+++ Entries shown +++

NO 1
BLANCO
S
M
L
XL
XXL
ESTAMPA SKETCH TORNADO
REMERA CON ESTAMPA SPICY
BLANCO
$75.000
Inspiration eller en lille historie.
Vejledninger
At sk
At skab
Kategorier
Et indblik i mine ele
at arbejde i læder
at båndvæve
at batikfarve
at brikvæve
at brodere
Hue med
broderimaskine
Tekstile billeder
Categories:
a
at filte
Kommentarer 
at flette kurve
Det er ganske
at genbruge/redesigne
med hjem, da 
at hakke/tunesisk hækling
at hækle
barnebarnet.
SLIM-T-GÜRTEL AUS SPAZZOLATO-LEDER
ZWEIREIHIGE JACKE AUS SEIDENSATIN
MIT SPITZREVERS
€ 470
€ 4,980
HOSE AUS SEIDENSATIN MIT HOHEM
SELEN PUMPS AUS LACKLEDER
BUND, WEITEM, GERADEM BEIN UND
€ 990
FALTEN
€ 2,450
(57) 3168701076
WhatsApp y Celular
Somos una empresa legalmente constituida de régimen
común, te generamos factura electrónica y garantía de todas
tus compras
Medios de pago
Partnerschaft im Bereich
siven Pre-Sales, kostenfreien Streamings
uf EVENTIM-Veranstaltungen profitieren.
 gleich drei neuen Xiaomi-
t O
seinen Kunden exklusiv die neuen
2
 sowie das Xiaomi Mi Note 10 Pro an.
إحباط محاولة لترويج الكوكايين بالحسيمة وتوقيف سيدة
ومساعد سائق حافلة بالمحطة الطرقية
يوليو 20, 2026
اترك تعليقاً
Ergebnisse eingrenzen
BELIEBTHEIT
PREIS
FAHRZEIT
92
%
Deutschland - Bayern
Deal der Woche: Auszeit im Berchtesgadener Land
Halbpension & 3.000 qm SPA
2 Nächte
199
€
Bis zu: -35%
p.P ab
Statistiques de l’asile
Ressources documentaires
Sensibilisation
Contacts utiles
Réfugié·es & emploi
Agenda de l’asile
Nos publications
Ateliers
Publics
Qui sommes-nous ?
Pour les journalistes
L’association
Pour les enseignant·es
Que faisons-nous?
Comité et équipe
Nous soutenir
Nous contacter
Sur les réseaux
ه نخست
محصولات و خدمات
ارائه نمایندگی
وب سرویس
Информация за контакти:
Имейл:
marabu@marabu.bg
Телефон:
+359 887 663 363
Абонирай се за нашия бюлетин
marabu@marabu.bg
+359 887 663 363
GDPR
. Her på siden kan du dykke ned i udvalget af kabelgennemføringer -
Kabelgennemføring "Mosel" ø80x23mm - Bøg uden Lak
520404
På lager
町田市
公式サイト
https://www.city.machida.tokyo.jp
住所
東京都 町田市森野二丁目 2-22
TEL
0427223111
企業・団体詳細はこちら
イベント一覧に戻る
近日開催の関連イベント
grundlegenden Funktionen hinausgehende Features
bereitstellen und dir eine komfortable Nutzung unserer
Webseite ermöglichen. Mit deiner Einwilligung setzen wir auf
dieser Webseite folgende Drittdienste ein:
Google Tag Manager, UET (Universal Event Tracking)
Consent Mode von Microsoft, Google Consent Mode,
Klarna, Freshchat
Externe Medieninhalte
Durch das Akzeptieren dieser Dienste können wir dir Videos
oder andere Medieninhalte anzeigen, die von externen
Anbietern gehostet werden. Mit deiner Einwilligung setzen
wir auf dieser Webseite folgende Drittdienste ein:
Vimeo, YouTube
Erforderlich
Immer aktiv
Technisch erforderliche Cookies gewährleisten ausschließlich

+++

Directions ▸ Count the lines in the entries above that include the string "Medieninhalte", then give only that figure.

Finished exercise ▸ 2